Kothe: We are, and I’ll note our DOE program sponsors in 2016 said, “You really need to have a training element as part of your project.” And, you know, that’s a no-brainer in retrospect, but the first thing we realized was that we have to train ourselves. We have some teams that really know this well and some teams that don’t, so we’ve done a lot of internal training. But lately, in the past year in particular, we’ve been able to really share a lot of our training more broadly. And I’ll call out Ashley Barker at Oak Ridge in really driving this forward. So, we do have regular training sessions, and most of them are put out on our website, exascaleproject.org.
They’re typically one- or two-hour webcasts, sometimes longer, and the topics are developed more organically, meaning we interact with folks external to ECP but also internal, obviously, and say, “What is it that you really need to know more about?” Or if some team has an aha moment, we want to share that. So, training is very, very important.
We really want to be more aggressive in getting those lessons learned and best practices out.
There are hundreds of people involved in ECP, as you know, but there’s a much larger community that we owe responsibility to in terms of getting this information out and sort of lowering the barrier to get onto not just exascale systems but accelerated node architectures in general, which are here to stay, from desktop to clusters to the largest systems in the world.
Bernhardt: Why don’t we wrap it up with your thoughts for the rest of this calendar year, and what can the US HPC community and the rest of the world expect to see from ECP?
Kothe: OK. You know, because of our performance baseline being approved, we have a very aggressive plan, lots of deliverables, lots of milestones, and they’re month to month, quarter to quarter. I’m not going to get into those details. But thinking about software, we’re going to continue to release E4S. So, there’s going to be a couple of new releases. Mike Heroux at Sandia and his team will release every six months updated capability assessment reports for the public to see in terms of where we are with our software.
On the Application side, now we’ve got a good feeling for how well our apps are doing with existing pre-exascale hardware with regard to accelerated nodes. The next step is to do more quantitative performance projections for the exascale systems, so we’re going to be working hard and working with our US vendors in understanding, now that we know about the hardware and software that’s coming, what can we project in 2023?

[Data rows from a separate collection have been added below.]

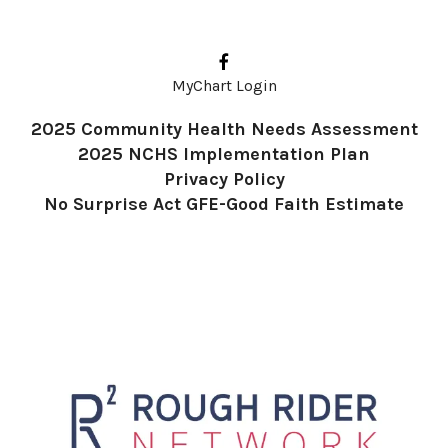
up
and
down
MyChart Login
arrows
2025 Community Health Needs Assessment
to
2025 NCHS Implementation Plan
select
Privacy Policy
a
No Surprise Act GFE-Good Faith Estimate
result.
Press
enter
to
go
to
the
selected
search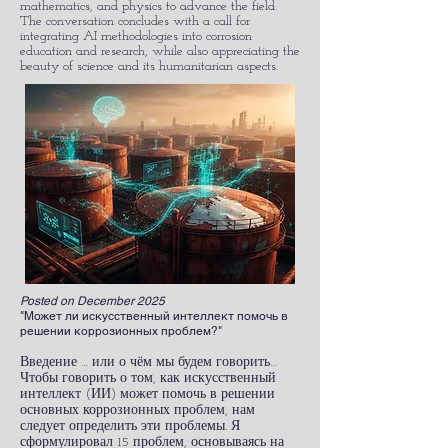
mathematics, and physics to advance the field.
The conversation concludes with a call for
integrating AI methodologies into corrosion
education and research, while also appreciating the
beauty of science and its humanitarian aspects.
Posted on December 2025
"Может ли искусственный интеллект помочь в
решении коррозионных проблем?"
Введение … или о чём мы будем говорить…
Чтобы говорить о том, как искусственный
интеллект (ИИ) может помочь в решении
основных коррозионных проблем, нам
следует определить эти проблемы. Я
сформулировал 15 проблем, основываясь на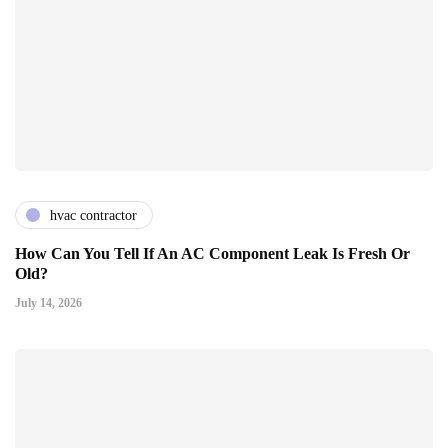
hvac contractor
How Can You Tell If An AC Component Leak Is Fresh Or
Old?
July 14, 2026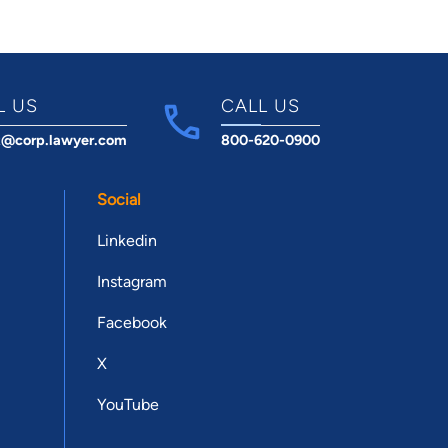
L US
CALL US
t@corp.lawyer.com
800-620-0900
Social
Linkedin
Instagram
Facebook
X
YouTube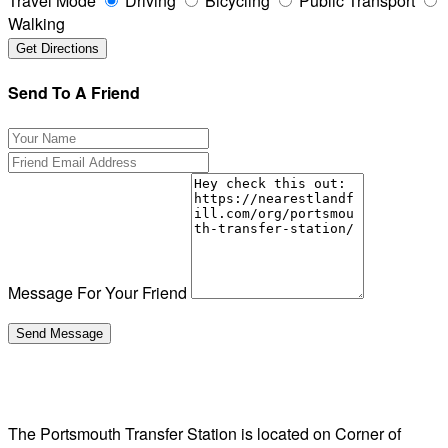
Travel Mode
Driving
Bicycling
Public Transport
Walking
Send To A Friend
Message For Your Friend
The Portsmouth Transfer Station is located on Corner of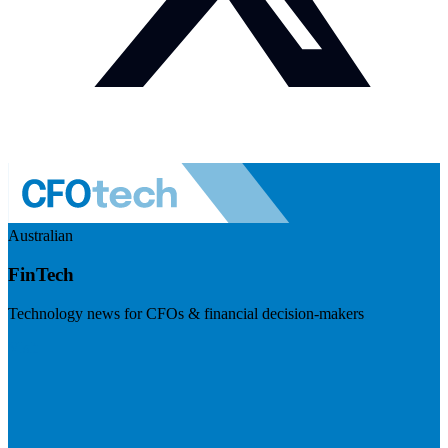
Australian
FinTech
Technology news for CFOs & financial decision-makers
Visit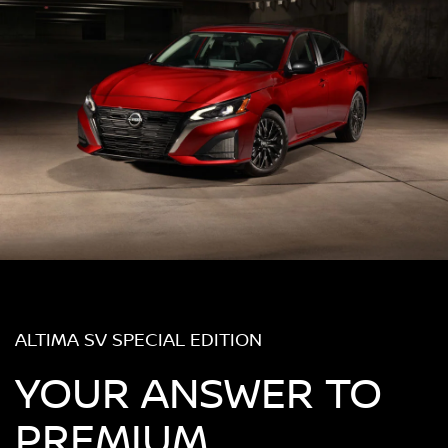
ALTIMA SV SPECIAL EDITION
YOUR ANSWER TO
PREMIUM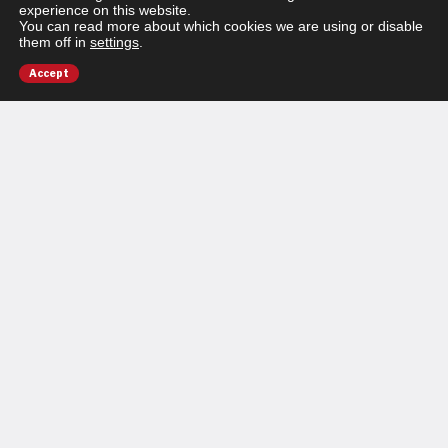
experience on this website.
You can read more about which cookies we are using or disable
them off in
settings
.
Accept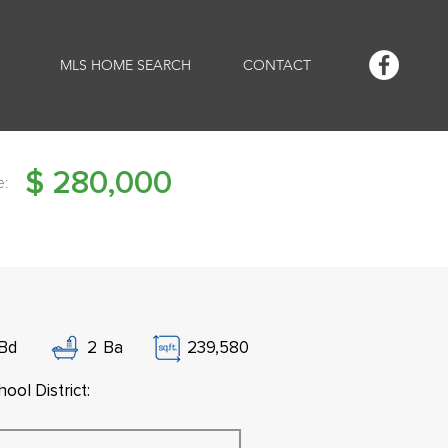
MLS HOME SEARCH
CONTACT
$
280,000
e:
Bd
2
Ba
239,580
ool District: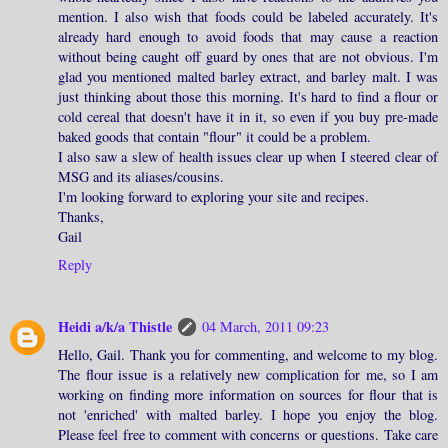
mention. I also wish that foods could be labeled accurately. It's
already hard enough to avoid foods that may cause a reaction
without being caught off guard by ones that are not obvious. I'm
glad you mentioned malted barley extract, and barley malt. I was
just thinking about those this morning. It's hard to find a flour or
cold cereal that doesn't have it in it, so even if you buy pre-made
baked goods that contain "flour" it could be a problem.
I also saw a slew of health issues clear up when I steered clear of
MSG and its aliases/cousins.
I'm looking forward to exploring your site and recipes.
Thanks,
Gail
Reply
Heidi a/k/a Thistle
04 March, 2011 09:23
Hello, Gail. Thank you for commenting, and welcome to my blog.
The flour issue is a relatively new complication for me, so I am
working on finding more information on sources for flour that is
not 'enriched' with malted barley. I hope you enjoy the blog.
Please feel free to comment with concerns or questions. Take care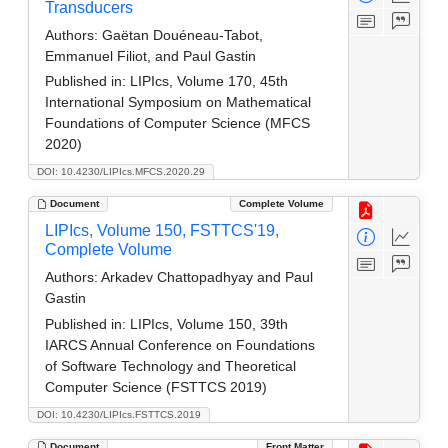
Transducers
Authors:
Gaëtan Douéneau-Tabot,
Emmanuel Filiot, and Paul Gastin
Published in:
LIPIcs, Volume 170, 45th
International Symposium on Mathematical
Foundations of Computer Science (MFCS
2020)
DOI: 10.4230/LIPIcs.MFCS.2020.29
Document
Complete Volume
LIPIcs, Volume 150, FSTTCS'19,
Complete Volume
Authors:
Arkadev Chattopadhyay and Paul
Gastin
Published in:
LIPIcs, Volume 150, 39th
IARCS Annual Conference on Foundations
of Software Technology and Theoretical
Computer Science (FSTTCS 2019)
DOI: 10.4230/LIPIcs.FSTTCS.2019
Document
Front Matter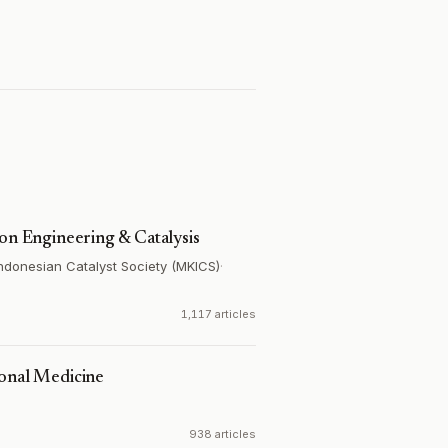
ion Engineering & Catalysis
Indonesian Catalyst Society (MKICS)
·
1,117 articles
ional Medicine
938 articles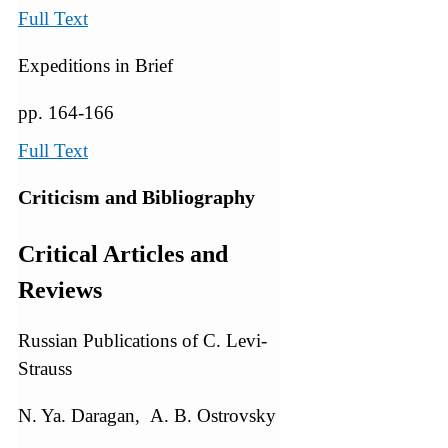
Full Text
Expeditions in Brief
pp. 164-166
Full Text
Criticism and Bibliography
Critical Articles and
Reviews
Russian Publications of C. Levi-
Strauss
N. Ya. Daragan, A. B. Ostrovsky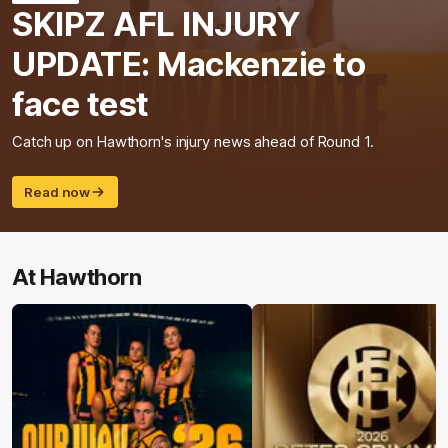
SKIPZ AFL INJURY
UPDATE: Mackenzie to
face test
Catch up on Hawthorn's injury news ahead of Round 1.
Read now
At Hawthorn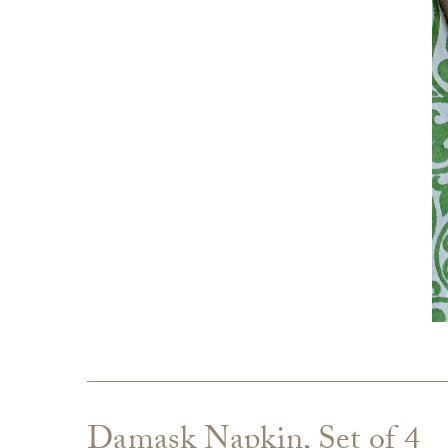
Damask Napkin, Set of 4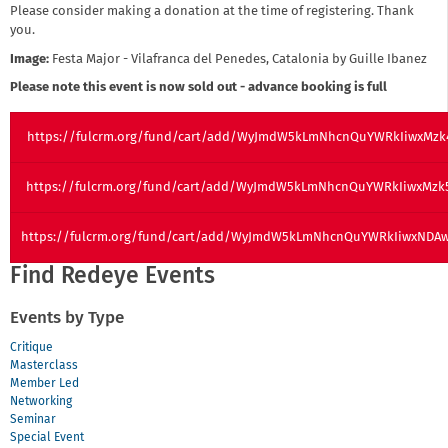
Please consider making a donation at the time of registering. Thank
you.
Image:
Festa Major - Vilafranca del Penedes, Catalonia by Guille Ibanez
Please note this event is now sold out - advance booking is full
https://fulcrm.org/fund/cart/add/WyJmdW5kLmNhcnQuYWRkIiwxMzk
https://fulcrm.org/fund/cart/add/WyJmdW5kLmNhcnQuYWRkIiwxMzk
https://fulcrm.org/fund/cart/add/WyJmdW5kLmNhcnQuYWRkIiwxNDA
Find Redeye Events
Events by Type
Critique
Masterclass
Member Led
Networking
Seminar
Special Event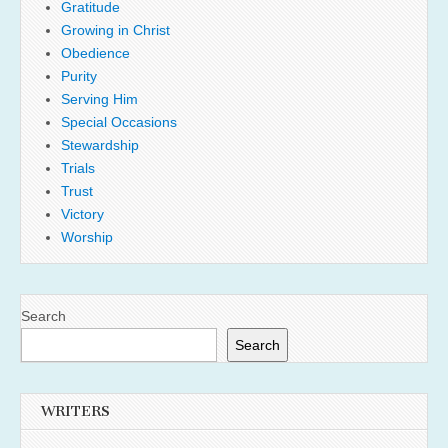
Gratitude
Growing in Christ
Obedience
Purity
Serving Him
Special Occasions
Stewardship
Trials
Trust
Victory
Worship
Search
Search
WRITERS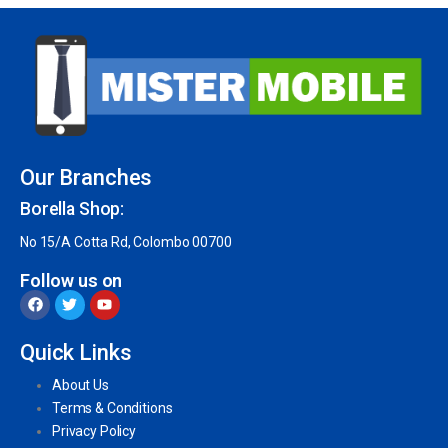
Our Branches
Borella Shop:
No 15/A Cotta Rd, Colombo 00700
Follow us on
Quick Links
About Us
Terms & Conditions
Privacy Policy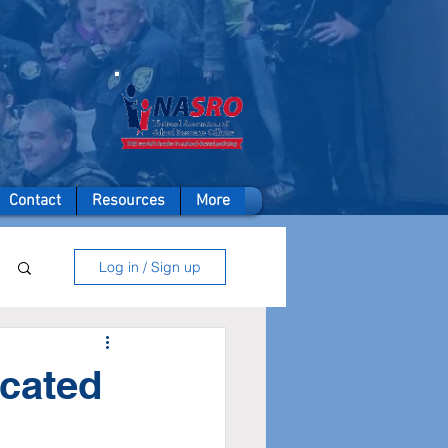
A member of
Contact
Resources
More
Log in / Sign up
ocated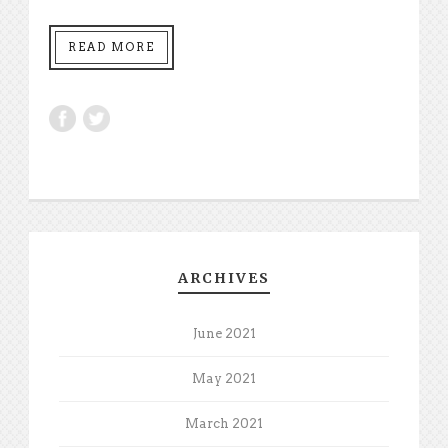
READ MORE
ARCHIVES
June 2021
May 2021
March 2021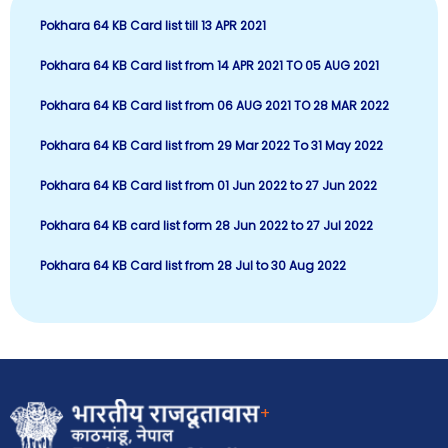
Pokhara 64 KB Card list till 13 APR 2021
Pokhara 64 KB Card list from 14 APR 2021 TO 05 AUG 2021
Pokhara 64 KB Card list from 06 AUG 2021 TO 28 MAR 2022
Pokhara 64 KB Card list from 29 Mar 2022 To 31 May 2022
P
okhara 64 KB Card list from 01 Jun 2022 to 27 Jun 2022
Pokhara 64 KB card list form 28 Jun 2022 to 27 Jul 2022
Pokhara 64 KB Card list from 28 Jul to 30 Aug 2022
+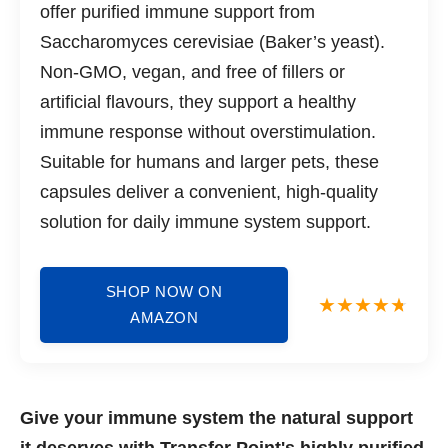
offer purified immune support from
Saccharomyces cerevisiae (Baker’s yeast).
Non-GMO, vegan, and free of fillers or
artificial flavours, they support a healthy
immune response without overstimulation.
Suitable for humans and larger pets, these
capsules deliver a convenient, high-quality
solution for daily immune system support.
SHOP NOW ON
AMAZON
Give your immune system the natural support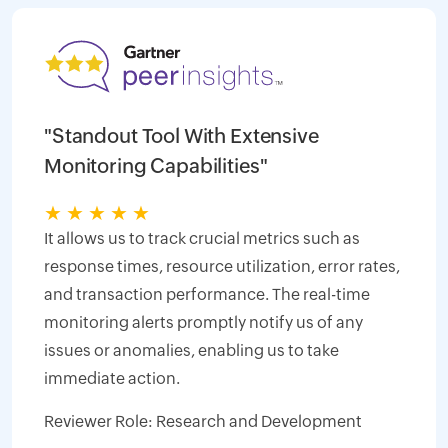
"Standout Tool With Extensive
Monitoring Capabilities"
★
★
★
★
★
It allows us to track crucial metrics such as
response times, resource utilization, error rates,
and transaction performance. The real-time
monitoring alerts promptly notify us of any
issues or anomalies, enabling us to take
immediate action.
Reviewer Role: Research and Development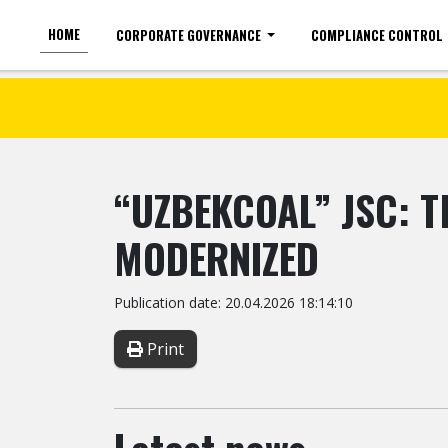
HOME
CORPORATE GOVERNANCE
COMPLIANCE CONTROL
For the visually impaired
Font size
“UZBEKCOAL” JSC: 
MODERNIZED
Publication date: 20.04.2026 18:14:10
Print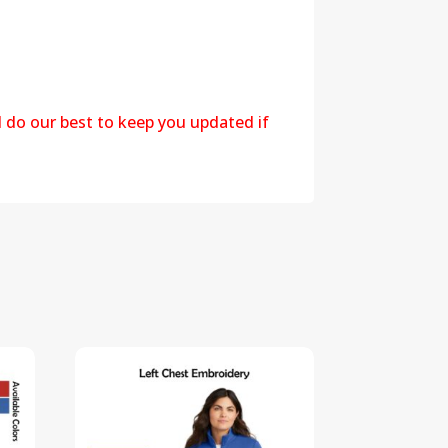
l do our best to keep you updated if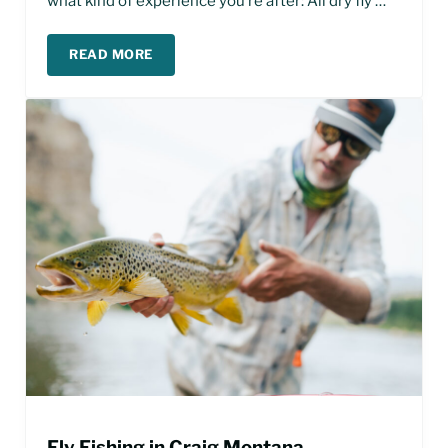
what kind of experience you’re after: All dry fly …
READ MORE
BEST TIME TO FLY FISH THE MISSOURI RIVER
Fly Fishing in Craig Montana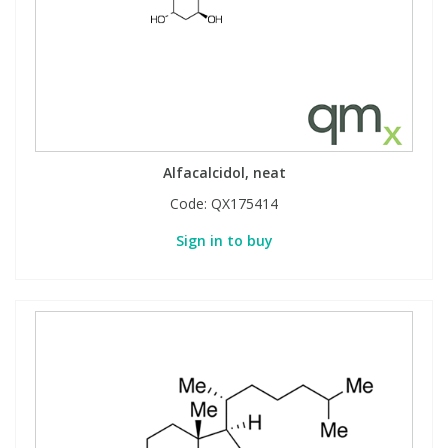
Alfacalcidol, neat
Code:
QX175414
Sign in to buy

And on the Hardware and Integration side, really to take that continuous integration from, you know, we’ve tried a few products and apps and it seems to be working, to really testing our comprehensive apps and software stack. And I think on the Hardware and Integration side as well is even more intimate collaboration and reliance on our facilities to help us with performance engineering.
Of course, we’ll go through our annual reviews. We’ll likely have one this fall so that DOE and external folks can come in and say, “OK, you’ve been executing a year on your performance baseline. How are you doing? Are you staying on cost and schedule?” We certainly look forward to sharing at places like SC and a lot of workshops with the HPC community at large what we’re doing, and, you know, how we need help, frankly, and how we can help them.
Bernhardt: We’ve been talking with Doug Kothe, the director of the US Department of Energy’s Exascale Computing Project. For Let’s Talk Exascale, I’m Mike Bernhardt.